You can think of a skills chatbot as being a bit like a personal assistant. Just ask it to do something and it’ll follow your instructions. For instance, skills chatbots can tell you what the weather will be like today, order shopping online or switch off home appliances.
The skill of these bots depends entirely on the source code. Some ecosystems have tremendous functionality while others are more basic.
Voice Bots
The vast majority of chatbots use text. However, some also incorporate voice. Here, bots speak to users instead of texting their responses.
Again, artificial intelligence, natural language understanding and machine learning technologies help with this. The software recognises incoming speech and then uses statistical models and neural networks to generate the optimal response. Both speech-to-speech and text-to-speech are available.

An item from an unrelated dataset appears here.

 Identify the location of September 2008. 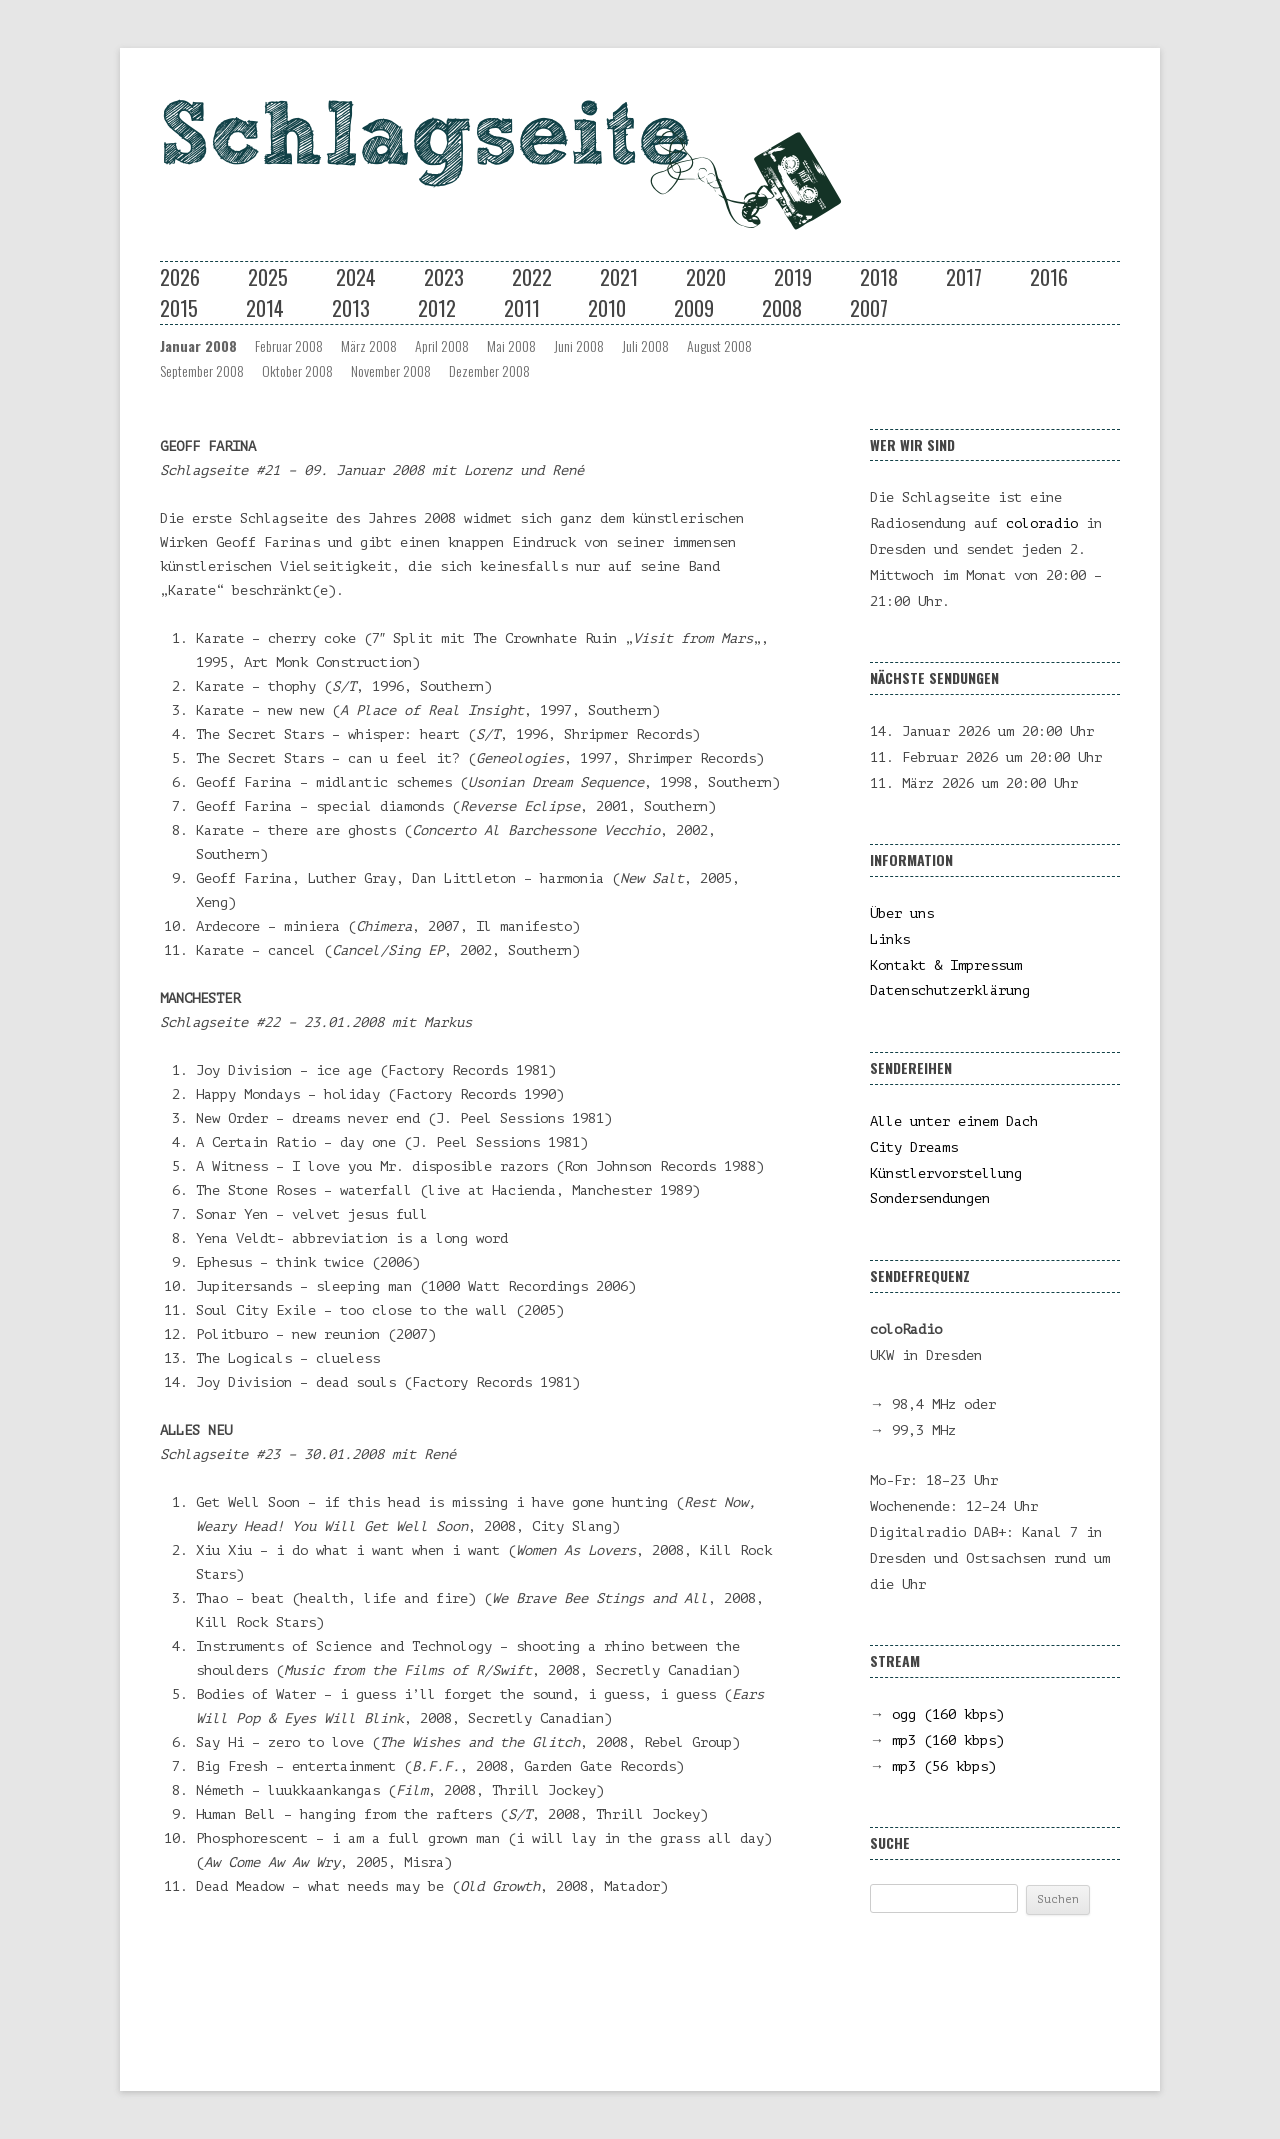 (202, 370).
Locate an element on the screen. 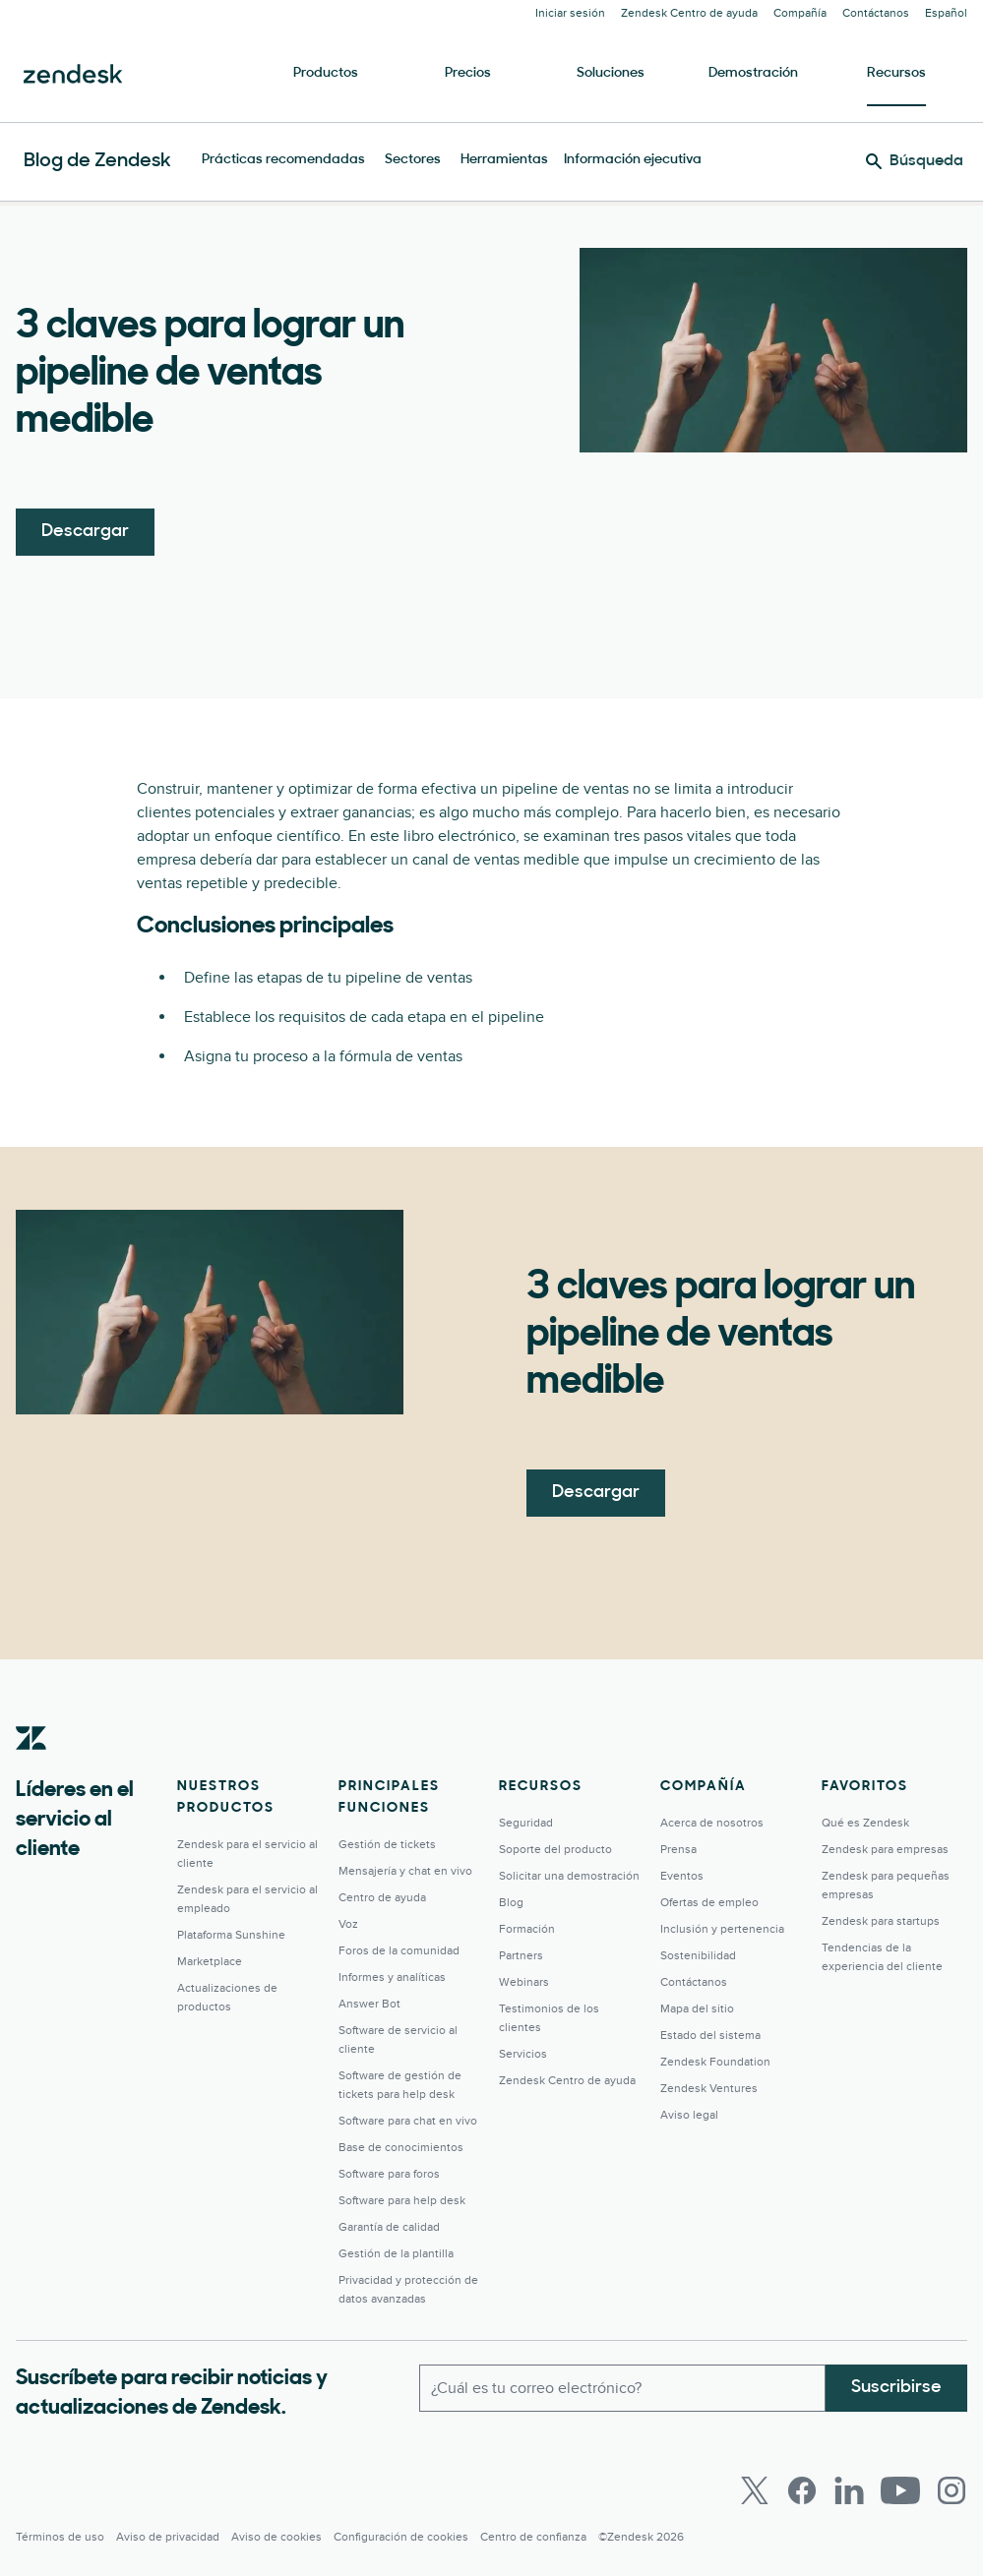 The image size is (983, 2576). [Búsqueda] is located at coordinates (914, 161).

Voice bot technology improves all the time. Early on, artificial voices sounded odd and, sometimes, coarse. But today, the software is so sophisticated that most people struggle to determine between AI-generated sounds and regular people.
Hybrid Chatbots
Hybrid chatbots are essentially customer service bots paired with human representatives. Bots answer easy questions and troubleshoot issues while regular agents wait in the wings to deal with more complex and nuanced issues.
Hybrid bots, though, aren’t dummies. Like many other bots, they use AI to determine customers’ problems and solve them. They will continue to provide the customer with instructions until they fix the issue. If they get stuck, they can notify a human member of the team to take over the conversation.
Social Media Chatbots
Chatbots aren’t limited to company apps and websites. You can also deploy them on social media.
The market for such services is growing. Eighty per cent of consumers, for instance, now use social media to contact brands and there are now more than 300,000 commercial chatbots on Facebook Messenger alone.
The main benefit of social media chatbots is their ability to assist customers at any time of the day, regardless of opening hours. They also help you build authentic relationships with customers by addressing their emotional concerns and collecting information that human reps can then use to solve their problems.
No-Code Chatbots
Lastly, we have so-called “no code” chatbots, among the most advanced currently available. Traditionally, all chatbots needed manual coding, even those using machine learning. They couldn’t develop responses to customer questions from scratch.
Today, though, things are different. No- and low-code chatbots make it easy for organisations to deploy chatbots and put them to work immediately.
No-code deployments are possible for two reasons:
- Third-party vendors already prepare them for operation
- Deep learning negates some of the hand-holding required for regular learning
This type of bot is particularly appealing to organisations that need to get chatbot services off the ground quickly. Developers can then refine these bots using customer data.